A remarkable reduction in the number of nuclei in the cells of the secretory tissue of stigmas from both pollinated and non-pollinated flowers with respect to anthesis was also observed (Fig. 3G). In non-pollinated flowers collected 4 d after anthesis, a significant reduction in the number of nuclei (50 %) was detected, only 35 % of the nuclei being observed by the fifth day.

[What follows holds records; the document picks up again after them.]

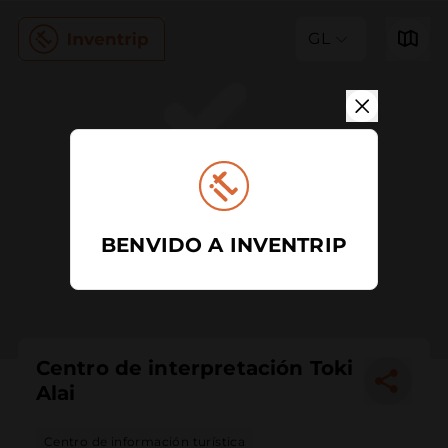
GL
BENVIDO A INVENTRIP
Centro de interpretación Toki
Alai
Centro de información turística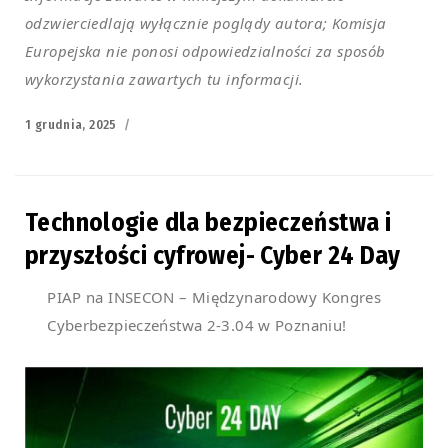
odzwierciedlają wyłącznie poglądy autora; Komisja
Europejska nie ponosi odpowiedzialności za sposób
wykorzystania zawartych tu informacji.
Posted
1 grudnia, 2025
on
Technologie dla bezpieczeństwa i
przyszłości cyfrowej- Cyber 24 Day
PIAP na INSECON – Międzynarodowy Kongres
Cyberbezpieczeństwa 2-3.04 w Poznaniu!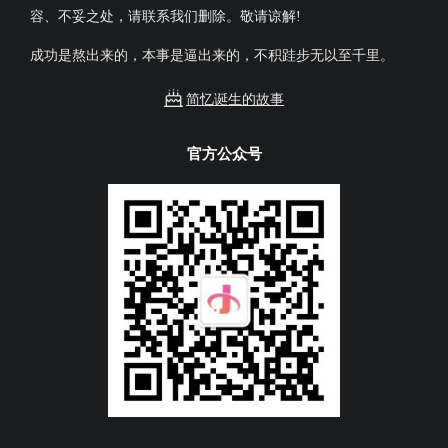
容、不妥之处，请联系我们删除。敬请谅解!
成功是熬出来的，本事是逼出来的，不积跬步无以至千里。
简忆诞生的故事
官方公众号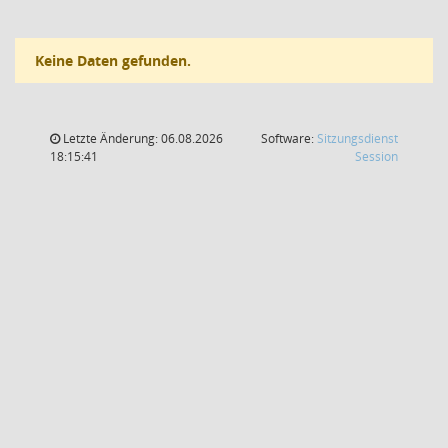
Keine Daten gefunden.
Letzte Änderung: 06.08.2026
Software:
Sitzungsdienst
(Wird in
18:15:41
Session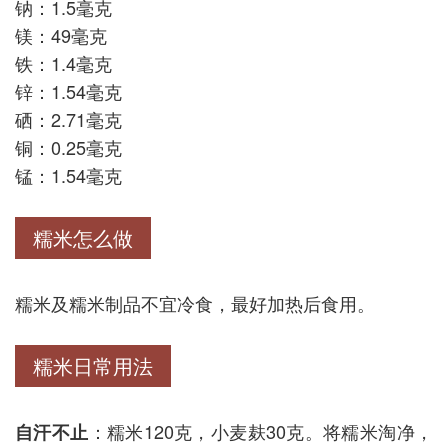
钠：1.5毫克
镁：49毫克
铁：1.4毫克
锌：1.54毫克
硒：2.71毫克
铜：0.25毫克
锰：1.54毫克
糯米怎么做
糯米及糯米制品不宜冷食，最好加热后食用。
糯米日常用法
：糯米120克，小麦麸30克。将糯米淘净，
自汗不止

This significant reduction has also been observed in pollinated flowers, where 55 % of the nuclei were present on the second day after anthesis and only 25 and 20 % on the fourth and fifth days, respectively. The reduction in the number of nuclei was also observed in the transmitting tissue at the base of the style, following exactly the same timing as described for the stigmas, except for pollinated flowers on the first day after anthesis (Fig. 3G). By this time, this reduction was lower in the styles, with 90 % of nuclei observed, than in the stigmas (80 %).

DNA cleavage assay

A TUNEL assay was used to evaluate in situ DNA cleavage in paraffin sections of the stigmatic arms from pollinated and non-pollinated flowers at different stages after anthesis (Fig. 4). No cells of the secretory tissue showing a positive TUNEL reaction were detected in non-pollinated stigmas either at anthesis or 1 d after anthesis (Fig. 4A, B). A significant percentage of nuclei with a positive reaction (25 %) could be observed in non-pollinated stigmas from 2 d after anthesis onwards (Fig. 4I), increasing significantly to a maximum 4 d after anthesis (Fig. 4C, D), when up to 88 % of visible nuclei were TUNEL positive (Fig. 4I).

Fig. 4.

Fig. 4.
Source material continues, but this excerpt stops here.